Suppose that \(X \sim Poisson(\lambda = 10)\). What is \(\mathbb{E}(X)\)? Well, simulate a bunch of \(X\)’s, and then take their average!

library(dplyr)
# First, write a function to simulate X
simulate_X = function(){
  return(rpois(n=1, lambda = 10))
}

# we don't need the second function this time!
# Second, write a function to evaluate whether X \in A.
# check_if_X_in_A = function(X){
#   return(X < -1.96)
# }

# Now, we are going to do it lots of times.  
# Let's arrange the simulations in a data.frame with three columns
r = 1000
monte_carlo = data.frame(replicate = 1:r, 
                         X = rep(NA,r), 
                         X_in_A = rep(NA, r)) 
for(i in 1:r){
  monte_carlo$X[i] = simulate_X()
  # monte_carlo$X_in_A[i] = check_if_X_in_A(monte_carlo$X[i])
 }

monte_carlo = as_tibble(monte_carlo)
# monte_carlo %>% summarise(mean(X_in_A))
monte_carlo %>% summarise(mean(X))
## # A tibble: 1 x 1
##   `mean(X)`
##       <dbl>
## 1      9.97

Exercise: What happens if we increase r?

Exercise: If \(X \sim Poisson(\lambda = 5)\), then what is \(\mathbb{E}(X)\)?

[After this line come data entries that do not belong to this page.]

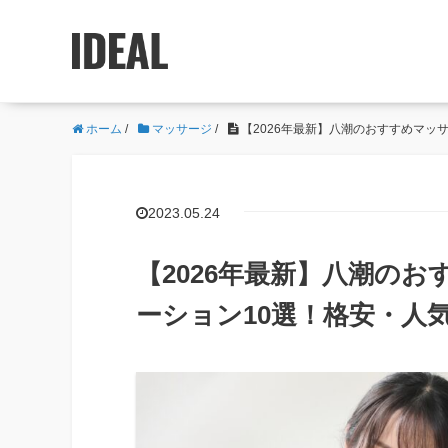
ホーム
/
マッサージ
/
【2026年最新】八潮のおすすめマッ
2023.05.24
【2026年最新】八潮の
ーション10選！格安・人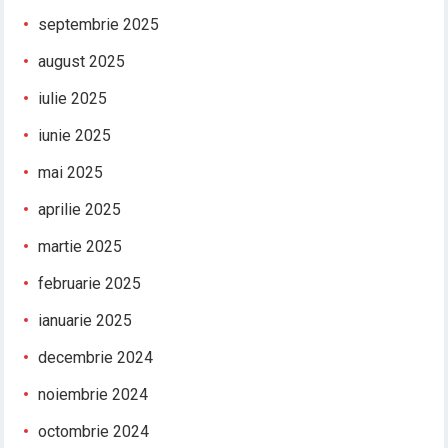
septembrie 2025
august 2025
iulie 2025
iunie 2025
mai 2025
aprilie 2025
martie 2025
februarie 2025
ianuarie 2025
decembrie 2024
noiembrie 2024
octombrie 2024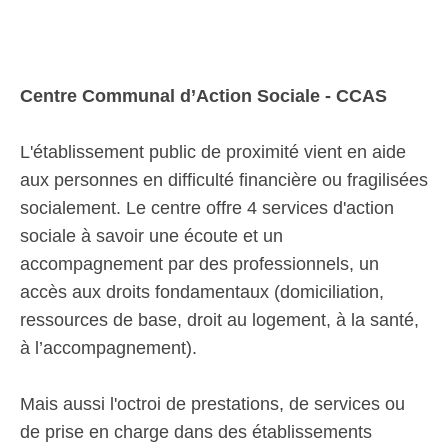
Centre Communal d’Action Sociale - CCAS
L'établissement public de proximité vient en aide
aux personnes en difficulté financière ou fragilisées
socialement. Le centre offre 4 services d'action
sociale à savoir une écoute et un
accompagnement par des professionnels, un
accès aux droits fondamentaux (domiciliation,
ressources de base, droit au logement, à la santé,
à l’accompagnement).
Mais aussi l'octroi de prestations, de services ou
de prise en charge dans des établissements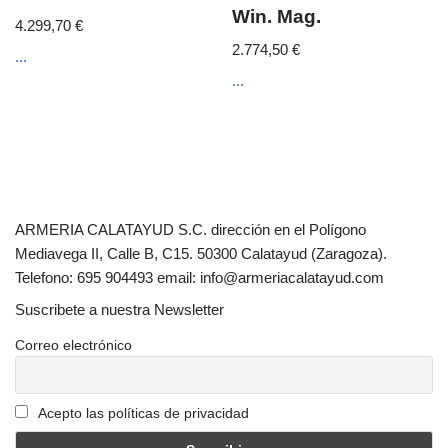
Win. Mag.
4.299,70
€
2.774,50
€
...
...
ARMERIA CALATAYUD S.C. dirección en el Polígono
Mediavega II, Calle B, C15. 50300 Calatayud (Zaragoza).
Telefono: 695 904493 email: info@armeriacalatayud.com
Suscribete a nuestra Newsletter
Correo electrónico
Acepto las políticas de privacidad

Second thing to compute with Monte Carlo: “The histogram”

Suppose you generated a million \(X\) values and then made their histogram. This is a Monte Carlo estimate of what we call “the distribution of \(X\).” You will do this in your homework for a super fun random variable \(X\).

These examples can quickly get very complicated.

Perhaps these random variables are not that complicated. I promise you that we will have more complicated examples (in your homework this week!). On the other hand, if you think the above examples are hard to compute by hand, I agree. I think that even for these “simple” examples, it is far easier to write a Monte Carlo Simulation.

Fun story: Before trying to prove a theorem, it is nice to know whether or not it is true (isn’t that a contradiction?!). A common approach is to first use Monte Carlo to see if your theorem “appears true.” Then, if the simulations look good, go ahead and try to prove it! Even super famous and super brilliant mathematician/computer scientist/statistician/data scientist/graph theorist/network scientist Dan Spielman performs simulations before trying to prove a theorem.